Japan Market Strategy - Slipping Into Recession
By Guneet Singh Sahni - Japan Market Analyst
Last week, the Nikkei 225 Index posted a modest gain of 0.6%, or 74 points, to close at 13,168 after Toyota Motors (NYSE:TM) was able to maintain its growth outlook for FY2008. The Financial Sector was a major dampener, offsetting the gain. The decline was led by Mitsubishi UFJ (NYSE:MTU) and Sumitomo Mitsui Financial Group Inc. (OTC: SMFJY). Mitsubishi UFJ recorded a decline of 66% in net profits on the back of increasing provisions and interest rates.

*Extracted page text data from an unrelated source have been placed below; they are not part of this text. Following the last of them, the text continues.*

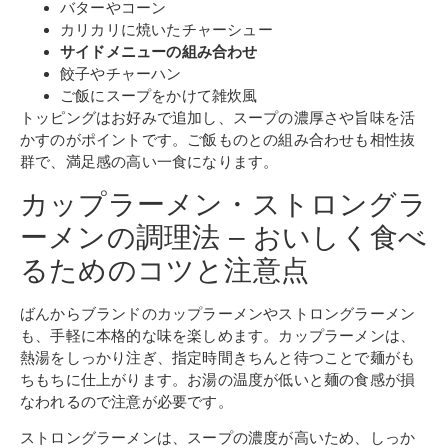
バターやコーン
カリカリに焼いたチャーシュー
サイドメニューの組み合わせ
餃子やチャーハン
ご飯にスープをかけて雑炊風
トッピングはお好みで追加し、スープの濃厚さや旨味を活
かすのがポイントです。ご飯ものとの組み合わせも相性抜
群で、満足感の高い一食になります。
カップラーメン・ストロングラ
ーメンの調理法 – おいしく食べ
るためのコツと注意点
ばんからブランドのカップラーメンやストロングラーメン
も、手軽に本格的な味を楽しめます。カップラーメンは、
熱湯をしっかり注ぎ、指定時間きちんと待つことで麺がも
ちもちに仕上がります。お湯の温度が低いと麺の食感が損
なわれるので注意が必要です。
ストロングラーメンは、スープの濃度が高いため、しっか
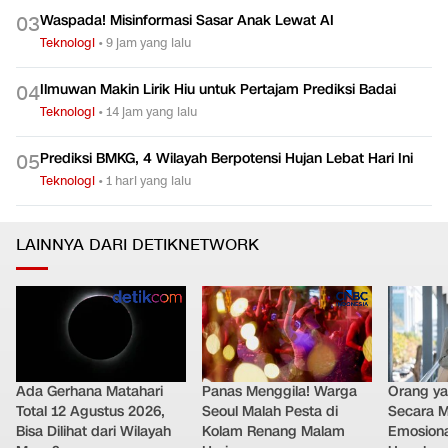
Waspada! Misinformasi Sasar Anak Lewat AI
0
3
Teknologi
•
9 jam yang lalu
Ilmuwan Makin Lirik Hiu untuk Pertajam Prediksi Badai
0
4
Teknologi
•
14 jam yang lalu
Prediksi BMKG, 4 Wilayah Berpotensi Hujan Lebat Hari Ini
0
5
Teknologi
•
1 hari yang lalu
LAINNYA DARI DETIKNETWORK
Ada Gerhana Matahari
Panas Menggila! Warga
Orang y
Total 12 Agustus 2026,
Seoul Malah Pesta di
Secara M
Bisa Dilihat dari Wilayah
Kolam Renang Malam
Emosiona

Article interests NYSE: JEQ, JOF, NYX, Nasdaq: IIJI, JSCFX, QQQQ, AMEX: DIA, SPY, DOG, SDS, QLD)
Recession Fears Haunt Japan
Japan's Cabinet Office said on Aug. 7 that the economy may be in a recession, due to falling exports and rising prices that are impacting consumer spending. Earnings have fallen on component cost increase, thus stalling wage hikes and cooling consumer demand. This has raised fears that GDP probably contracted last quarter, bringing the country to the brink of its first recession in six years.
Sentiment among Japanese merchants in July fell to the lowest level since the last recession, as higher food and oil prices discouraged consumers from spending. The Economy Watchers Index, a survey of barbers, taxi drivers and others who deal with consumers, dropped to 29.3, the lowest since October 2001, from 29.5 in June... but the recession may be mild.

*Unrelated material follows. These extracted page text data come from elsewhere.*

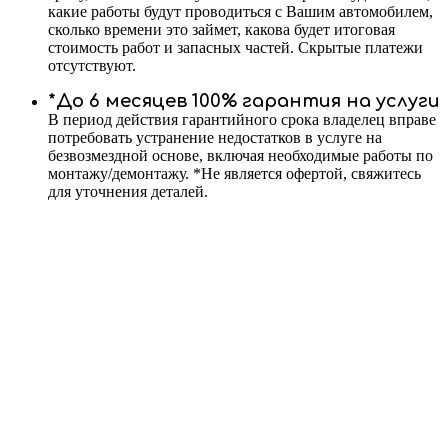
какие работы будут проводиться с Вашим автомобилем,
сколько времени это займет, какова будет итоговая
стоимость работ и запасных частей. Скрытые платежи
отсутствуют.
*До 6 месяцев 100% гарантия на услуги
В период действия гарантийного срока владелец вправе
потребовать устранение недостатков в услуге на
безвозмездной основе, включая необходимые работы по
монтажу/демонтажу. *Не является офертой, свяжитесь
для уточнения деталей.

Japanese machinery orders (an indicator of capital spending in three to six months) for the month of June fell less than expectations, signaling that any recession may be mild. Equipment Orders declined 2.6% sequentially (against the consensus estimate of 9.9%). Equipment Orders had climbed 10.4% earlier in the month of May.
Outlook
Any recession this year would be different from previous ones, as the corporate sector is prepared to face the slowdown. Unlike past recessions, companies have trimmed excess debt, workers and capacity. Even Japan's new Economic Minister, Yosano, says that Japan will recover once the U.S. and global economy improves. Exporters are less reliant on customers from the U.S. and Europe, where the global slowdown is most pronounced. Still, exports are slowing, and soaring material costs have squeezed profits, compelling companies to cut production and hiring. As per Japan's economic policy makers, gross domestic product probably fell at an annual 2.3% rate last quarter, the first contraction in a year.